# TASK PROMPT:
Return only the lines of the listing below that run from the line with "leiddi út í" through the line with "spora sem safnast", both ends included, exactly as written.

# TASK INPUT:
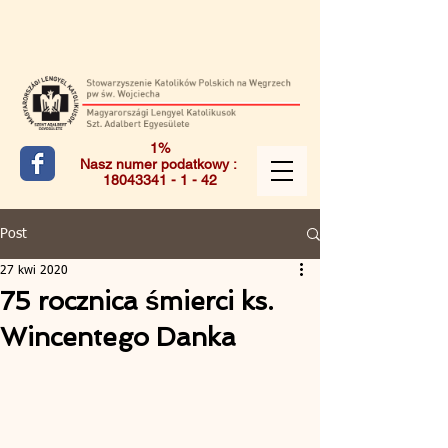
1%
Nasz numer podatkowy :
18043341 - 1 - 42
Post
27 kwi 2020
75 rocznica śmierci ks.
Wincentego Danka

==

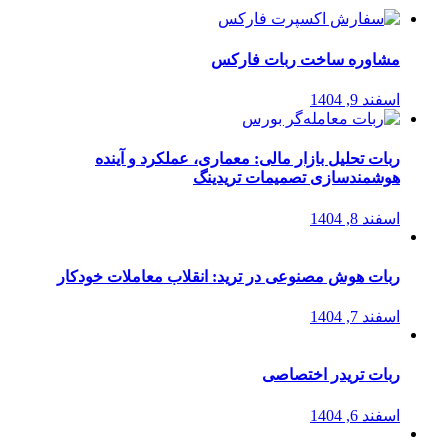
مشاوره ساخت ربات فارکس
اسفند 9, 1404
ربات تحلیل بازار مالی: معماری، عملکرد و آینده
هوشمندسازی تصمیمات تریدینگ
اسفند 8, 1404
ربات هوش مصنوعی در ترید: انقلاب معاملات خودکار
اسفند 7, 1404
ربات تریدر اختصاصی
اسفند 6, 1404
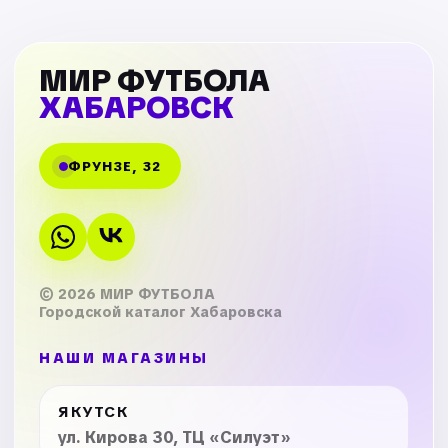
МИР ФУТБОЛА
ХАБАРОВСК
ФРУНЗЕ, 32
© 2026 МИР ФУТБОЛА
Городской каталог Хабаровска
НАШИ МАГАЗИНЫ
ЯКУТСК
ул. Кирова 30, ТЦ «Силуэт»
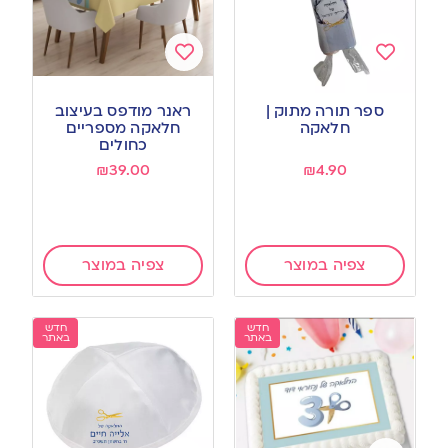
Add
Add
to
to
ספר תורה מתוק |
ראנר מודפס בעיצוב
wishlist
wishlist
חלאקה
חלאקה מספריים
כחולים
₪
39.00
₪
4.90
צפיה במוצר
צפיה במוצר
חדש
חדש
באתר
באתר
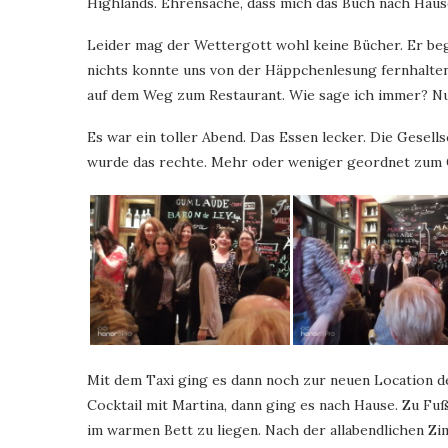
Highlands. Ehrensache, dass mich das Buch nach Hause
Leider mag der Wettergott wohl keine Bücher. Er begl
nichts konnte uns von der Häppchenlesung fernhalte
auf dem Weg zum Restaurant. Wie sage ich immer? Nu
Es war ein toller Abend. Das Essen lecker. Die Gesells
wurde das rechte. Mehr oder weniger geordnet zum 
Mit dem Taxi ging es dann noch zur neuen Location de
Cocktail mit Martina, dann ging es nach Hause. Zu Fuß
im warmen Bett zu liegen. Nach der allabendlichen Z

==

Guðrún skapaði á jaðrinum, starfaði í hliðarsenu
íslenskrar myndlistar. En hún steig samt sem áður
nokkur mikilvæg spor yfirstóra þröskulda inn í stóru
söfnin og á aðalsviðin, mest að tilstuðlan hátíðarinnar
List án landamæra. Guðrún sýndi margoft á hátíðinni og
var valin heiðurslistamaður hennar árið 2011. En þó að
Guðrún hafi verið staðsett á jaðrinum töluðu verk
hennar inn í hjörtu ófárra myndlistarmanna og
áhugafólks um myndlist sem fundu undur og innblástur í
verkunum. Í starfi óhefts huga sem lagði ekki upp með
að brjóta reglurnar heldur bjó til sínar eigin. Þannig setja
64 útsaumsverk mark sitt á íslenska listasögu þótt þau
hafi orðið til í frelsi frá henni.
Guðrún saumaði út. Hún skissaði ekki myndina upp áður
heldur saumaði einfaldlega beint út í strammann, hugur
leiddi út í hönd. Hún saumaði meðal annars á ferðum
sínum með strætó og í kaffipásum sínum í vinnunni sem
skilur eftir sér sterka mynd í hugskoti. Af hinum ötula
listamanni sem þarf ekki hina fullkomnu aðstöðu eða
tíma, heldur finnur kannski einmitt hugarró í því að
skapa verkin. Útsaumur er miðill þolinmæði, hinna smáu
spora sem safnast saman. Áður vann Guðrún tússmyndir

# EXERCISE ANSWER:
leiddi út í hönd. Hún saumaði meðal annars á ferðum
sínum með strætó og í kaffipásum sínum í vinnunni sem
skilur eftir sér sterka mynd í hugskoti. Af hinum ötula
listamanni sem þarf ekki hina fullkomnu aðstöðu eða
tíma, heldur finnur kannski einmitt hugarró í því að
skapa verkin. Útsaumur er miðill þolinmæði, hinna smáu
spora sem safnast saman. Áður vann Guðrún tússmyndir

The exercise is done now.